Die Sammlung Graber mit Werken von Schobinger, Štrba und Schiess wuchs und wuchs, während die drei dem anfänglichen Schattendasein entkamen und zu bekannten Kunstschaffenden wurden, deren Arbeiten in den Beständen wichtiger Museen in Europa und Übersee vertreten sind. «Ihr grosses Ziel war es, von ihrer Kunst leben zu können», sagt Christian Graber.
Für die Kunst gelebt
Nun sind die Jahre vergangen, und die Grabers haben über die Zukunft ihrer Sammlung nachgedacht. Ihr Entscheid: 170 Werke sollen als Geschenk dem Kunsthaus Zug übergeben werden. Sowohl Štrba als auch Schobinger haben hier bereits ausgestellt. Ein Glücksfall, findet Kunsthaus-Direktor Matthias Haldemann: «Es ist nicht zuletzt durch den regionalen Bezug mit Annelies Štrba eine grossartige Ergänzung zu unserem bestehenden Fundus.» Auch Bernhard Schobinger wähnt seine Werke an einem guten Bestimmungsort: «Sie sind in einem sicheren Hafen gelandet.» Matthias Haldemann würdigt die Gesinnung der Grabers, dass sie ihre Sammlung ohne die Absicht, etwa einst daraus Profit zu schlagen, angelegt haben, sondern «sie haben für die Kunst gelebt aus aufrichtigem Interesse und mit dem Ziel der Förderung», so Haldemann. Marco Obrist, Verantwortlicher für Sammlung und Leihwesen, fügt an: «Hoch anzurechnen ist den Grabers auch, dass sie mit so viel Ernsthaftigkeit, Leidenschaft und insbesondere Konstanz die drei Künstler von Anfang an unterstützt haben.» Haldemann kommt zum Schluss: «Die Schenkung ist ein grosser und wichtiger Schritt für das Kunsthaus Zug.»
Nun sind hier ausgewählte Werke der drei Künstler zu sehen, die unter Grabers «Fittichen» gewachsen sind. Am Freitag war Vernissage. Während die ersten vier Räume je einen der drei Künstler als Schwerpunkt haben, vereinen die beiden grossen Hallen im Obergeschoss alle drei in sich – eine wohlüberdachte, ansprechende Anordnung von Kunst, spartenübergreifend. Die multiformatigen Fragmente und «Fetzen» von Adrian Schiess – mehrheitlich Acryl auf Pappe – etwa bilden ein Spannungsfeld, wenn sie in einen Dialog mit dem Raum und dessen unterschiedlichen Lichtverhältnissen treten. Archaisch und in sich ruhend etwa wirkt hier die Spanplatte, überzogen mit braunem Lack, der die Umgebung reflektiert.

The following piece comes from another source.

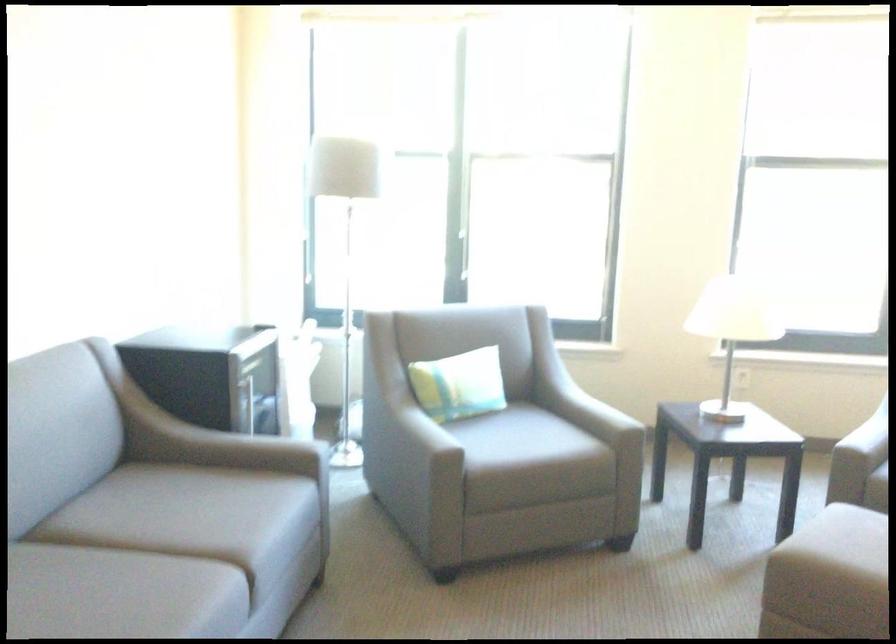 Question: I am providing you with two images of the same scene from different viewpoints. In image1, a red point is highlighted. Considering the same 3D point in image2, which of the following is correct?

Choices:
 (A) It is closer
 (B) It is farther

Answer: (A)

Der erweiterte Materialbegriff
Die Stimmungsvielfalt, die von Annelies Štrbas Fotokunst ausgeht, ist mehr als bemerkenswert. Erwecken einige ihrer Porträts – entstanden mit Menschen aus ihrer familiären Umgebung – den Eindruck historischer Schwarz-Weiss-Fotografie, teils an Genrebilder anlehnend, so leuchten ihre mit Computertechnik abstrahierten Abbildungen neonfarben von der Wand. Da verpixelt, dort zur Unkenntlichkeit verwischt. In einigen Werken zitiert sie Objekte aus dem Schaffen ihres Mannes Bernhard Schobinger. Neben seinen skulpturellen Objekten im Obergeschoss sind im Soussol in Vitrinen seine Schmuckarbeiten zu sehen. Manche höchst ungewohnt und nicht gleich als solche zu erkennen. Allerhand Materialien verwendet der gelernte Goldschmied. Schobinger: «Ich bewirke eine Umwertung, ein Durchbrechen althergebrachter Wertvorstellungen, indem ich den Materialbegriff erweitere. Alles Denkbare kann Schmuck sein.» Eine Entsagung des reinen Gebrauchs von Edelmetall, ein regelrechter Protest gegen die Auffassung, dass Schmuck immer aus Teurem bestehen muss – obschon Schobinger sehr wohl Gold, Silber und Edelsteine verwendet. Aber oft in Verbindung mit «Wegwerfmaterial»: Flaschenhälse, Blechstücke, korrodierende Nadeln oder Kobaltdraht. «Er ist ein Meister im Kombinieren», konstatiert Matthias Haldemann und bestätigt den Eindruck, den man erhält beim Betrachten der Schmuckstücke: Der Tragkomfort spielt eine sehr kleine Rolle. Wer Schobingers Schmuck auf sich haben möchte, der muss je nach Objekt auch ein Stück weit bereit sein zu leiden. (Andreas Faessler)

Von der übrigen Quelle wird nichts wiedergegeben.